Single Hop Onion Service

For public-facing sites that aren't concerned in keeping the Onion Service location secret, it is possible to reduce the number of hops to gain some performance. Don't enable this if you want to keep the location of your Onion Service secret.

This operation mode is called "Single Hop Onion Services" and it's controlled by two settings that need to be enabled. The tor(1) manual page portion explaining how they work is quoted below:


HiddenServiceSingleHopMode 0|1
    Experimental - Non Anonymous Hidden Services on a tor
    instance in HiddenServiceSingleHopMode make one-hop (direct) circuits
    between the onion service server, and the introduction and rendezvous
    points. (Onion service descriptors are still posted using 3-hop paths,
    to avoid onion service directories blocking the service.) This option
    makes every hidden service instance hosted by a tor instance a Single
    Onion Service. One-hop circuits make Single Onion servers easily
    locatable, but clients remain location-anonymous. However, the fact that
    a client is accessing a Single Onion rather than a Hidden Service may be
    statistically distinguishable.

    WARNING: Once a hidden service directory has been used by a
    tor instance in HiddenServiceSingleHopMode, it can NEVER be used again
    for a hidden service.  It is best practice to create a new hidden
    service directory, key, and address for each new Single Onion Service
    and Hidden Service. It is not possible to run Single Onion Services and
    Hidden Services from the same tor instance: they should be run on
    different servers with different IP addresses.

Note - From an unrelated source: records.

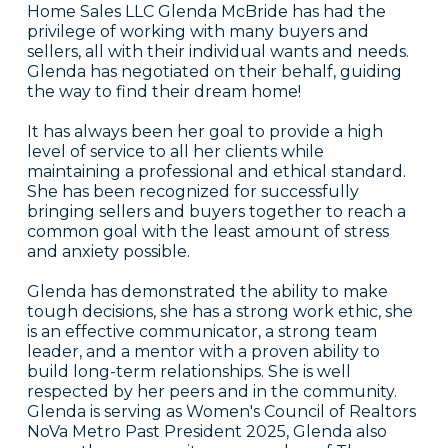
Home Sales LLC Glenda McBride has had the
privilege of working with many buyers and
sellers, all with their individual wants and needs.
Glenda has negotiated on their behalf, guiding
the way to find their dream home!
It has always been her goal to provide a high
level of service to all her clients while
maintaining a professional and ethical standard.
She has been recognized for successfully
bringing sellers and buyers together to reach a
common goal with the least amount of stress
and anxiety possible.
Glenda has demonstrated the ability to make
tough decisions, she has a strong work ethic, she
is an effective communicator, a strong team
leader, and a mentor with a proven ability to
build long-term relationships. She is well
respected by her peers and in the community.
Glenda is serving as Women's Council of Realtors
NoVa Metro Past President 2025, Glenda also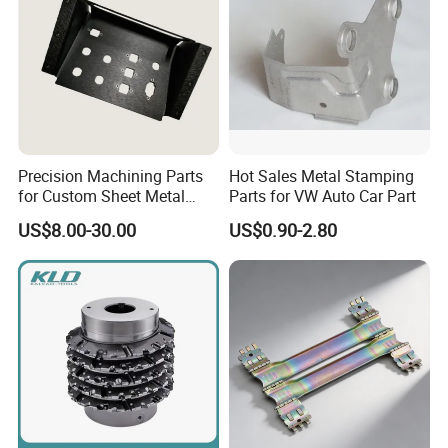
Precision Machining Parts
Hot Sales Metal Stamping
for Custom Sheet Metal
Parts for VW Auto Car Part
Fabrication Solutions
US$8.00-30.00
US$0.90-2.80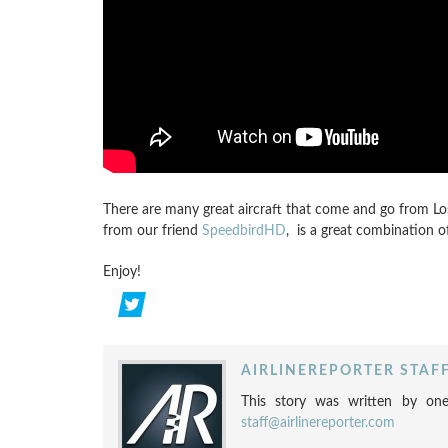
There are many great aircraft that come and go from Los
from our friend
SpeedbirdHD
, is a great combination o
Enjoy!
AIRLINEREPORTER STAF
This story was written by one
staff@airlinereporter.com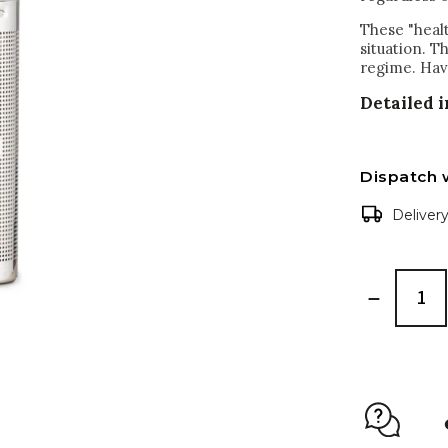
These "healt
situation. T
regime. Hav
Detailed 
Dispatch 
Deliver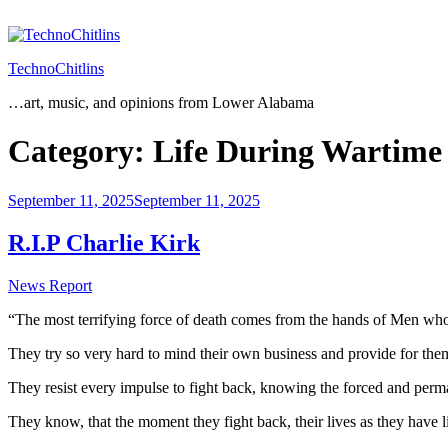
Skip
to
content
TechnoChitlins
…art, music, and opinions from Lower Alabama
Category:
Life During Wartime
Posted
September 11, 2025
September 11, 2025
on
R.I.P Charlie Kirk
News Report
“The most terrifying force of death comes from the hands of Men who
They try so very hard to mind their own business and provide for the
They resist every impulse to fight back, knowing the forced and perma
They know, that the moment they fight back, their lives as they have l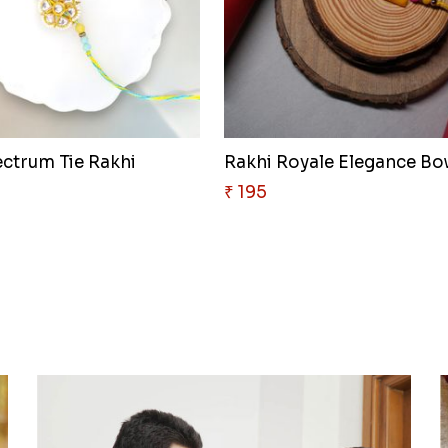
ectrum Tie Rakhi
Rakhi Royale Elegance B
₹ 195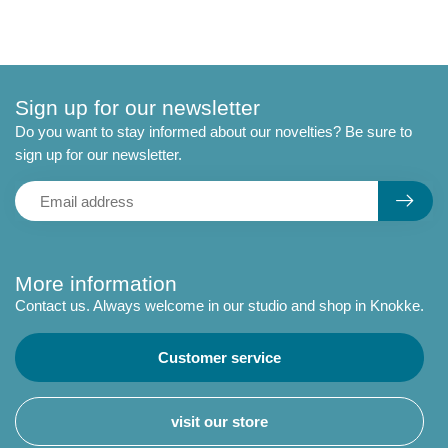
Sign up for our newsletter
Do you want to stay informed about our novelties? Be sure to
sign up for our newsletter.
More information
Contact us. Always welcome in our studio and shop in Knokke.
Customer service
visit our store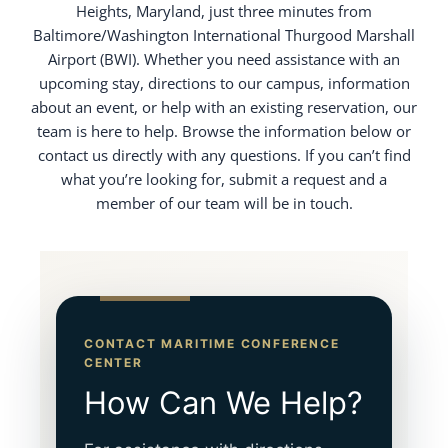
Heights, Maryland, just three minutes from
Baltimore/Washington International Thurgood Marshall
Airport (BWI). Whether you need assistance with an
upcoming stay, directions to our campus, information
about an event, or help with an existing reservation, our
team is here to help. Browse the information below or
contact us directly with any questions. If you can’t find
what you’re looking for, submit a request and a
member of our team will be in touch.
CONTACT MARITIME CONFERENCE
CENTER
How Can We Help?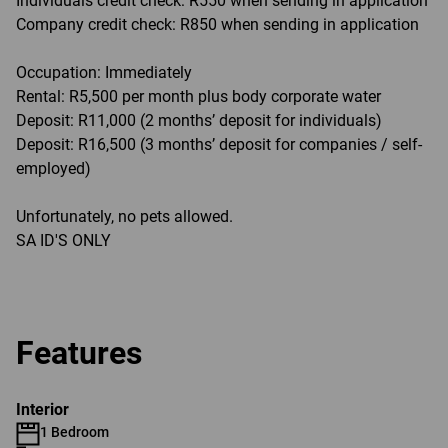
Individuals credit check: R550 when sending in application
Company credit check: R850 when sending in application
Occupation: Immediately
Rental: R5,500 per month plus body corporate water
Deposit: R11,000 (2 months’ deposit for individuals)
Deposit: R16,500 (3 months’ deposit for companies / self-
employed)
Unfortunately, no pets allowed.
SA ID'S ONLY
Features
Interior
1 Bedroom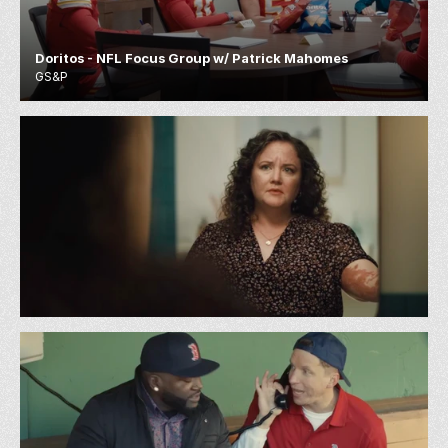
Doritos - NFL Focus Group w/ Patrick Mahomes
GS&P
Zocdoc - Rash
72 & Sunny LA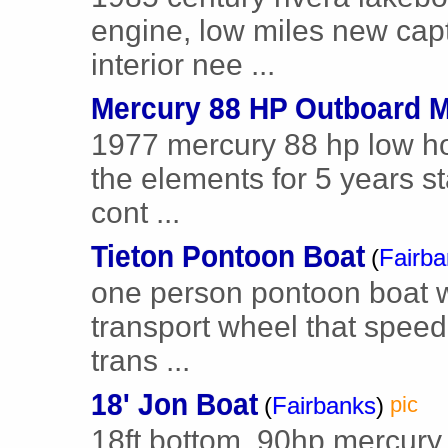
engine, low miles new capt
interior nee ...
Mercury 88 HP Outboard M
1977 mercury 88 hp low hou
the elements for 5 years st
cont ...
Tieton Pontoon Boat
(
Fairb
one person pontoon boat w
transport wheel that speed c
trans ...
18' Jon Boat
(
Fairbanks
)
pic
18ft bottom. 90hp mercury w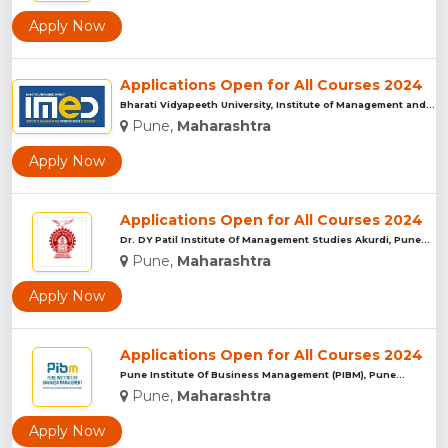
Apply Now
Applications Open for All Courses 2024
Bharati Vidyapeeth University, Institute of Management and E...
Pune,
Maharashtra
Apply Now
Applications Open for All Courses 2024
Dr. DY Patil Institute Of Management Studies Akurdi, Pune...
Pune,
Maharashtra
Apply Now
Applications Open for All Courses 2024
Pune Institute Of Business Management (PIBM), Pune...
Pune,
Maharashtra
Apply Now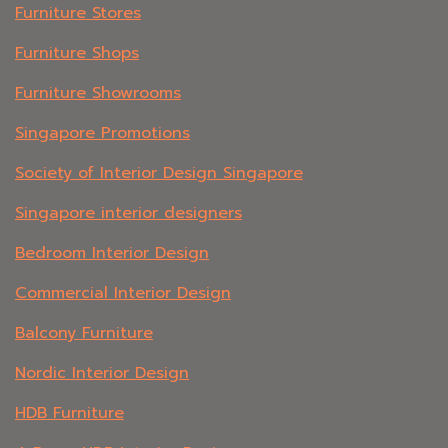
Furniture Stores
Furniture Shops
Furniture Showrooms
Singapore Promotions
Society of Interior Design Singapore
Singapore interior designers
Bedroom Interior Design
Commercial Interior Design
Balcony Furniture
Nordic Interior Design
HDB Furniture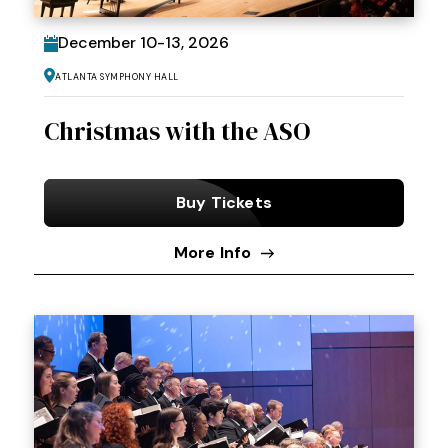
December
10
-
13
, 2026
Atlanta Symphony Hall
Christmas with the ASO
Buy Tickets
More Info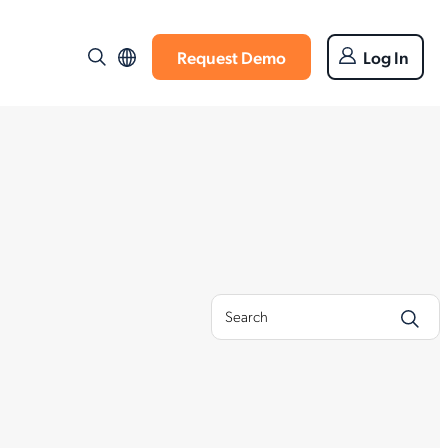
Request Demo
Log In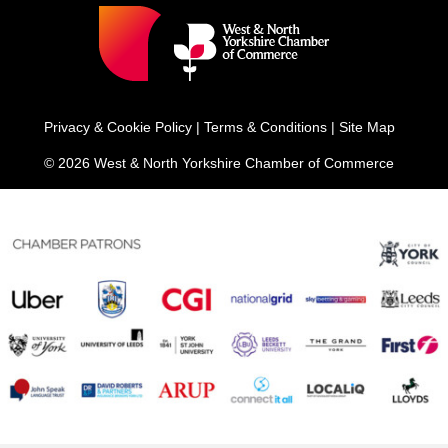
Privacy & Cookie Policy
|
Terms & Conditions
|
Site Map
© 2026 West & North Yorkshire Chamber of Commerce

    HiddenServiceSingleHopMode requires
    HiddenServiceNonAnonymousMode to be set to 1. Since a Single Onion
    service is non-anonymous, you can not configure a SOCKSPort on a tor
    instance that is running in HiddenServiceSingleHopMode. Can not be
    changed while tor is running. (Default: 0)

HiddenServiceNonAnonymousMode 0|1
    Makes hidden services non-anonymous on this tor instance.
    Allows the non-anonymous HiddenServiceSingleHopMode. Enables direct
    connections in the server-side hidden service protocol. If you are using
    this option, you need to disable all client-side services on your Tor
    instance, including setting SOCKSPort to "0". Can not be changed while
    tor is running. (Default: 0)

In summary, these settings control whether all Onion Services in a given tor daemon instance should use the "Single Hop" mode. If they're enabled, users will still connect to the Onion Service at a "rendezvous point" using the usual three hops (which we could call as a "3 hop Tor circuit"), but the Onion Service will connect to the rendezvous using only a single hop, hence "Single Hop Onion Service".